# Dataset entries
##############################
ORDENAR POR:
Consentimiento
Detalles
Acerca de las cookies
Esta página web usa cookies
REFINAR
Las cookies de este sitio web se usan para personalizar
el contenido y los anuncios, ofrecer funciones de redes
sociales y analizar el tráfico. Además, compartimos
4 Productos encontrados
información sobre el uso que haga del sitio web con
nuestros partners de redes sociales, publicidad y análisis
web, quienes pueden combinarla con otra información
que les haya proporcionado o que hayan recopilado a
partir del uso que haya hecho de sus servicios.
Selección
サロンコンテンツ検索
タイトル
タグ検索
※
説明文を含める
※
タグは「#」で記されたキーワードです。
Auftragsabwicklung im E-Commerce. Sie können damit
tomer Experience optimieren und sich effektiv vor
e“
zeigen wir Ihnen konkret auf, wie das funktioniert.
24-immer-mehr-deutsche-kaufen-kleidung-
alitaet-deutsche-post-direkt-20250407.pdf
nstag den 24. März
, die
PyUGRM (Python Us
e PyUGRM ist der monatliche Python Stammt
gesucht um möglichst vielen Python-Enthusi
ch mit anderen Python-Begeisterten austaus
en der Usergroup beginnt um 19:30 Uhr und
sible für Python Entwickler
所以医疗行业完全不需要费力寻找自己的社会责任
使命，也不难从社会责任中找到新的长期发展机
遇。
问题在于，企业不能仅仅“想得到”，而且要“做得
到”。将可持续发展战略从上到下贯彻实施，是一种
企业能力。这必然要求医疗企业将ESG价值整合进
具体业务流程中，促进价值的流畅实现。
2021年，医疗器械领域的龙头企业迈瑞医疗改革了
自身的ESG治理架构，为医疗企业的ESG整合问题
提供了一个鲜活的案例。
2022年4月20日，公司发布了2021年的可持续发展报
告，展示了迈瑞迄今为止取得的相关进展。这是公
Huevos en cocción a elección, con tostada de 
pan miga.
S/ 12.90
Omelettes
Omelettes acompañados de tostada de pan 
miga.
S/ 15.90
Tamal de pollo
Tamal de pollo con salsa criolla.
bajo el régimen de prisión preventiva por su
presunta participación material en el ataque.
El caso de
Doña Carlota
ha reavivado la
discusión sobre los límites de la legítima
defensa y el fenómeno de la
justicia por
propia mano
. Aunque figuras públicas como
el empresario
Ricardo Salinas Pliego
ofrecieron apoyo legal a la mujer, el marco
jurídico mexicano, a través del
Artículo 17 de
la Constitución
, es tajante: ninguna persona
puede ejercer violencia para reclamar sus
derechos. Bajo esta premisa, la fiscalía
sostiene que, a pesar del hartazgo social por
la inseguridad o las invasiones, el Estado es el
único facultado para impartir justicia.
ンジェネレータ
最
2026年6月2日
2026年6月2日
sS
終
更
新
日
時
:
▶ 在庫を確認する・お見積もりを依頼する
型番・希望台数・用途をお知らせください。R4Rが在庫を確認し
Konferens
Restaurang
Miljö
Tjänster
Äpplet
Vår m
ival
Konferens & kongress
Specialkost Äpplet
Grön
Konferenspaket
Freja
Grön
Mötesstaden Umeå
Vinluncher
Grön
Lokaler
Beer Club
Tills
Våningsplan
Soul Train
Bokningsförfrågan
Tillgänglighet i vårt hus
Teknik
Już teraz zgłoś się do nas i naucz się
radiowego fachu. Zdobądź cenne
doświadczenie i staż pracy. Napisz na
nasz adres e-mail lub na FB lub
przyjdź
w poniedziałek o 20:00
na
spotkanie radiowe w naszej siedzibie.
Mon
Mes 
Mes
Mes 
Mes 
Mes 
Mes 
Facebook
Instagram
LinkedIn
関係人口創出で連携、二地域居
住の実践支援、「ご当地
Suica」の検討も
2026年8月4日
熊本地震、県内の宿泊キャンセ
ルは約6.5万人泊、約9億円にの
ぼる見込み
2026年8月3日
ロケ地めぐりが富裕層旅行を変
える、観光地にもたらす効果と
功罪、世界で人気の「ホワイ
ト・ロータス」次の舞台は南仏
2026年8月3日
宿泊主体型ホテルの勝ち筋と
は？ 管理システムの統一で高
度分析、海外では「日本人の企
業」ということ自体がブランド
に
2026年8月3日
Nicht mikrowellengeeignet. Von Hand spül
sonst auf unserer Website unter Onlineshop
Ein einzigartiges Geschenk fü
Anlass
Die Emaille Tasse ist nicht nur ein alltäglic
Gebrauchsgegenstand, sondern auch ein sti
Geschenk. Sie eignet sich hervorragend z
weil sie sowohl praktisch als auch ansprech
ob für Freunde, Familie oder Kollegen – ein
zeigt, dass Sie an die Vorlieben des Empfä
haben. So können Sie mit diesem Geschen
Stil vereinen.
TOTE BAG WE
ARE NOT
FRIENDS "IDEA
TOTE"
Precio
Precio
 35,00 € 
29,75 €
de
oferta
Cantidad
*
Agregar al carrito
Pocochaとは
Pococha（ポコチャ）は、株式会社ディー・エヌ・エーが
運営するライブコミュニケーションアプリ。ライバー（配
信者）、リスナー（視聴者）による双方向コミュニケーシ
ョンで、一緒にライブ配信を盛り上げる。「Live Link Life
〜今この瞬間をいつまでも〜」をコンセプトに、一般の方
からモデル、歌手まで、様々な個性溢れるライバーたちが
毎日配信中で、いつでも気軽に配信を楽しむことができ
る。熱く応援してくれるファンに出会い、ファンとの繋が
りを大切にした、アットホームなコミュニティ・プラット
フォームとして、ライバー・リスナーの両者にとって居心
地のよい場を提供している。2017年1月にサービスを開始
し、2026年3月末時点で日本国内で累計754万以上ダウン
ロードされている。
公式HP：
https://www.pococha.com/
##############################
# TASK
Whenever a line of the data includes "Geschenk", copy that line.

# EXERCISE RESPONSE
Ein einzigartiges Geschenk fü
Geschenk. Sie eignet sich hervorragend z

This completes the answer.